On Sunday at the 2017 IAAF World Championships in London, American sprinter Tori Bowie became the unlikely winner of the 100m race, making her the fastest woman in the world. She claimed the title in memorable fashion, chasing down and edging out the Ivory Coast’s Marie-Josée Ta Lou by one-hundredth of a second. Her 10.85s speed and last minute lunge for the finish line literally gave us a photo finish. While Bowie’s win was nothing short of thrilling and exciting, there’s much more than entertainment to take away from her victory. Here are some important takeaways from Bowie’s win that will help you claim victory in your own life.

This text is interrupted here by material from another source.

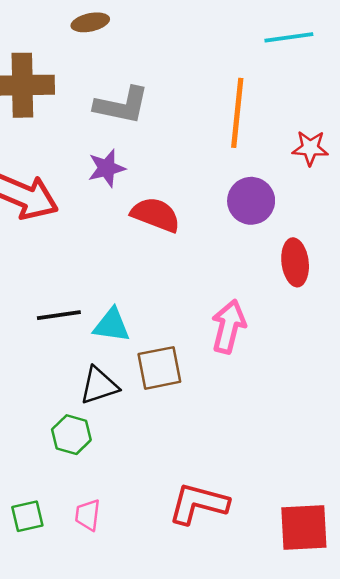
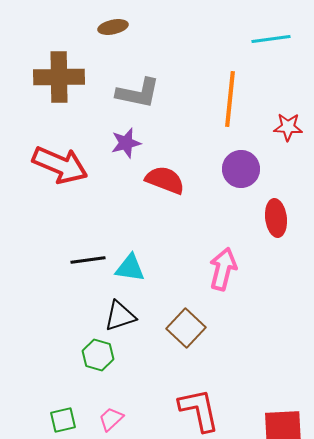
brown square: (159, 368) -> (186, 328), moved, turned -36
red L-shape: (198, 504) -> (199, 410), turned 63
pink trapezoid: (88, 515) -> (111, 419), turned 40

Setting Goals is Paramount to Your Success
Five years ago during the 2012 Olympic Games in London, Tori Bowie sat at home, injured, watching the world’s fastest women compete. She knew she could beat those women and for the next five years, she worked to do just that. Bowie’s gold medal started well before she took the track on Sunday. It started with her setting her sights on becoming the fastest woman in the world. Without a goal, there is no plan and there is no victory. Like Bowie, be clear and intentional about the goals you set. The goals you set don’t have to seem realistic to others; they just need to align with your heart’s desires.
Verbalize Your Goals
One of my most personally compelling scriptures reads, “Death and life are in the power of the tongue, and those who love it will eat its fruit.” (Prov. 18:21) This scripture speaks to the power of your words. As Bowie sat watching the 2012 London Games and setting her eyes on gold, she didn’t keep her vision to herself. She told her grandmother, “I really think I can beat those ladies.” Five years later, she did just that. There is power in speaking your goals and visions out loud; it allows the universe to align with your faith and your will. Bowie shared her goal with her grandmother, the woman who raised and nurtured her. You may not feel comfortable sharing your goals with the world, but share them with those closest to you; those who support you. And watch your visions manifest.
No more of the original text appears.